[Transcribed page contents]
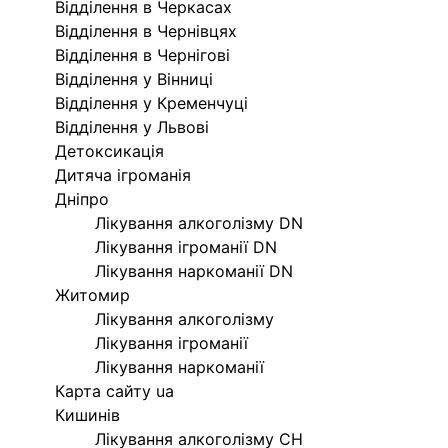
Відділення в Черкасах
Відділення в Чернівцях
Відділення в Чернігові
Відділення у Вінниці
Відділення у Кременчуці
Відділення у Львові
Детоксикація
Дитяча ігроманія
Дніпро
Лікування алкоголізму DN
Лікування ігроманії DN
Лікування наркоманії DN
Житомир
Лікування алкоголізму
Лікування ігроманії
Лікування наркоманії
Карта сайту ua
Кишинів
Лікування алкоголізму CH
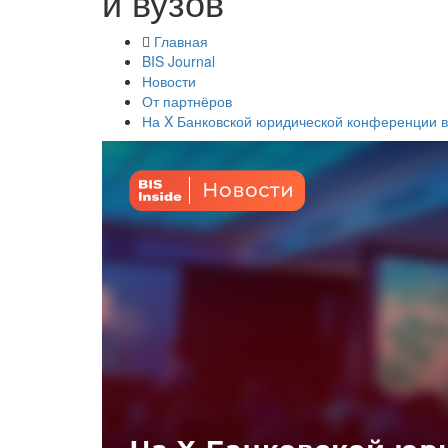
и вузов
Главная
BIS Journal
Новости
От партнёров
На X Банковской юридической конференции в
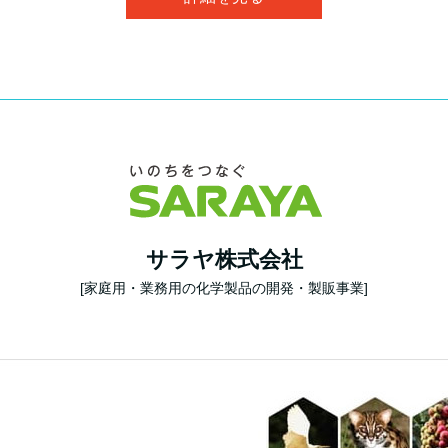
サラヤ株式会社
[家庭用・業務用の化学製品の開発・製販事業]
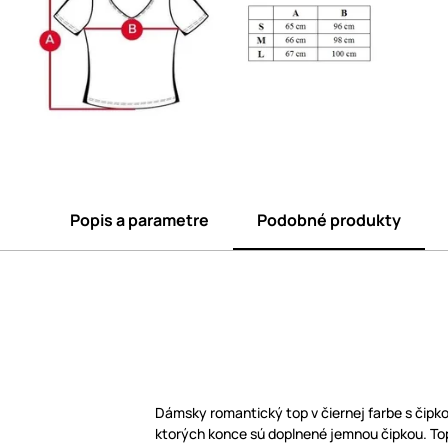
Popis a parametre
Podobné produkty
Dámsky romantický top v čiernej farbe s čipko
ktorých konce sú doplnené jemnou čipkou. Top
...
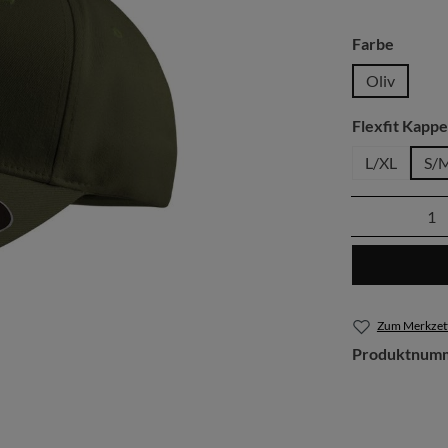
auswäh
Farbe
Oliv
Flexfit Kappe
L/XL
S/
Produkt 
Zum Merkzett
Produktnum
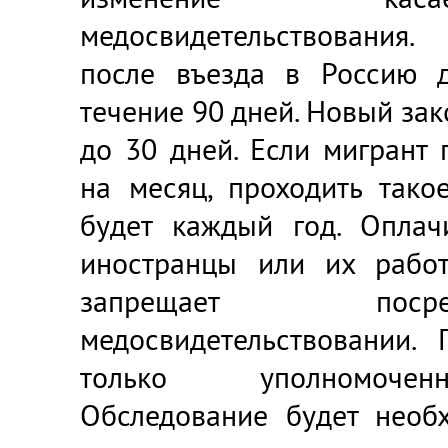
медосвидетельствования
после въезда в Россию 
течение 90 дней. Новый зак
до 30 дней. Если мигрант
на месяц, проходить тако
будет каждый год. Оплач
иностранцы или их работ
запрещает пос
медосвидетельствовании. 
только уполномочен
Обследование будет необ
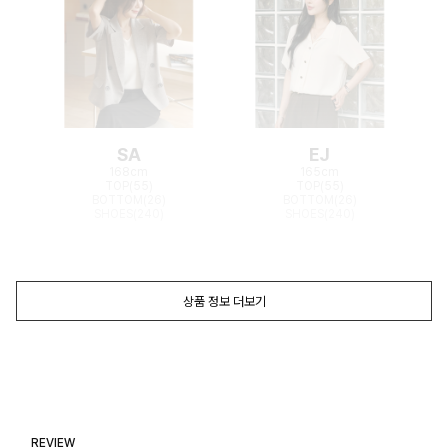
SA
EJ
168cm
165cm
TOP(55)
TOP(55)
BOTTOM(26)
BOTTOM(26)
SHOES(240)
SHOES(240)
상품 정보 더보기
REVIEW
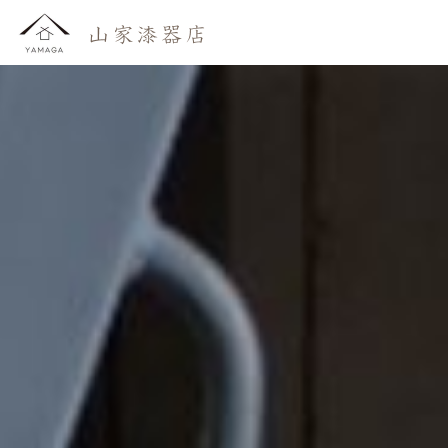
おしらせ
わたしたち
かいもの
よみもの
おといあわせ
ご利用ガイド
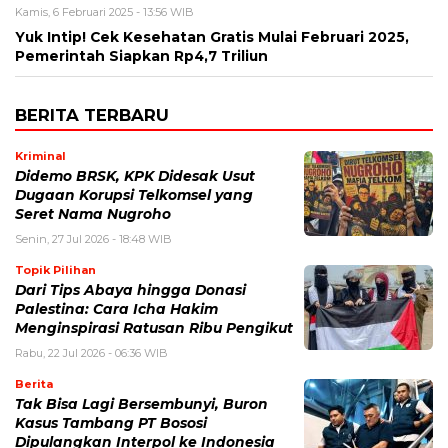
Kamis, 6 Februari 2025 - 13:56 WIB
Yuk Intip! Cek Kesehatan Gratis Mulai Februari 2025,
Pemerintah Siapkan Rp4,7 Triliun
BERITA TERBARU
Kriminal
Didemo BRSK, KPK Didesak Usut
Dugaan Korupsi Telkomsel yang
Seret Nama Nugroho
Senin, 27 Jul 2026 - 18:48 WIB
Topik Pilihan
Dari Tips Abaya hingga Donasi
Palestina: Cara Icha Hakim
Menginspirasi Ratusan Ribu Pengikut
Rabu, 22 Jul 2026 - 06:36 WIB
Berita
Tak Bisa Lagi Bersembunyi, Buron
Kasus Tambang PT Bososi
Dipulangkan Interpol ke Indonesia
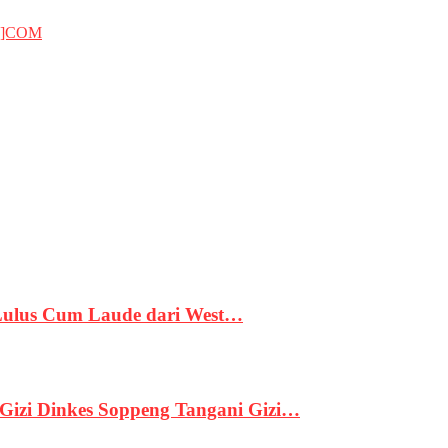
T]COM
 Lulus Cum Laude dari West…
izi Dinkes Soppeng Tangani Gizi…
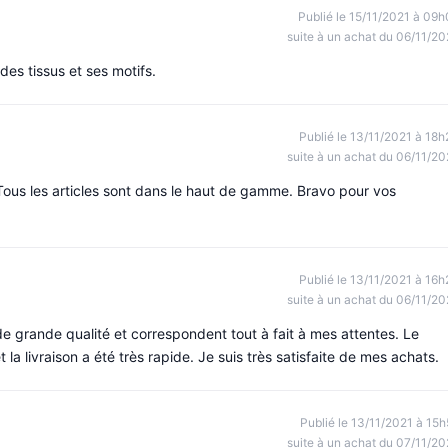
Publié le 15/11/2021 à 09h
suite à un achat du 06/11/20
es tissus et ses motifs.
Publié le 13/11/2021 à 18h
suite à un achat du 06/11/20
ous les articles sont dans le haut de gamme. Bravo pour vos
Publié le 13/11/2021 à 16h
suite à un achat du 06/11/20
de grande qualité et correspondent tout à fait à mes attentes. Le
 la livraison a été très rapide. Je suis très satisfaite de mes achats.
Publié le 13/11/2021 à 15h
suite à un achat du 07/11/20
...
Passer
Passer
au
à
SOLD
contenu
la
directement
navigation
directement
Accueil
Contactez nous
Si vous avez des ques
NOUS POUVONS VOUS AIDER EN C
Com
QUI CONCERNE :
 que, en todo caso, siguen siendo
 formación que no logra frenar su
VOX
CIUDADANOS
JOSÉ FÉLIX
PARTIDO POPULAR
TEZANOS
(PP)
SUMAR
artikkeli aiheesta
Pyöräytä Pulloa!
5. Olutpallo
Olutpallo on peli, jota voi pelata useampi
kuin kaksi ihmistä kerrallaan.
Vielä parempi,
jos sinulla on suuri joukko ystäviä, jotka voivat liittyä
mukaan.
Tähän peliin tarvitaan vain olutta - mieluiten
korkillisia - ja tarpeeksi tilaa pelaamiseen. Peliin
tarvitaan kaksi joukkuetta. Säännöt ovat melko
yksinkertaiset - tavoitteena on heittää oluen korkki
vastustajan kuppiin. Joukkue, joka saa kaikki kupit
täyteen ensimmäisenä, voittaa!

• **WORK TO BE COMPLETED**: Within these entries, output exactly the lines starting at the one with "Відділення в Черкасах" and finishing at the one with "ktorých konce sú doplnené jemnou čipkou. Top". Leave pictures out of the output.

• **SOLUTION TO THE PROBLEM**:
Відділення в Черкасах
Відділення в Чернівцях
Відділення в Чернігові
Відділення у Вінниці
Відділення у Кременчуці
Відділення у Львові
Детоксикація
Дитяча ігроманія
Дніпро
Лікування алкоголізму DN
Лікування ігроманії DN
Лікування наркоманії DN
Житомир
Лікування алкоголізму
Лікування ігроманії
Лікування наркоманії
Карта сайту ua
Кишинів
Лікування алкоголізму CH
и вузов
Главная
BIS Journal
Новости
От партнёров
На X Банковской юридической конференции в
サラヤ株式会社
[家庭用・業務用の化学製品の開発・製販事業]
Popis a parametre
Podobné produkty
Dámsky romantický top v čiernej farbe s čipko
ktorých konce sú doplnené jemnou čipkou. Top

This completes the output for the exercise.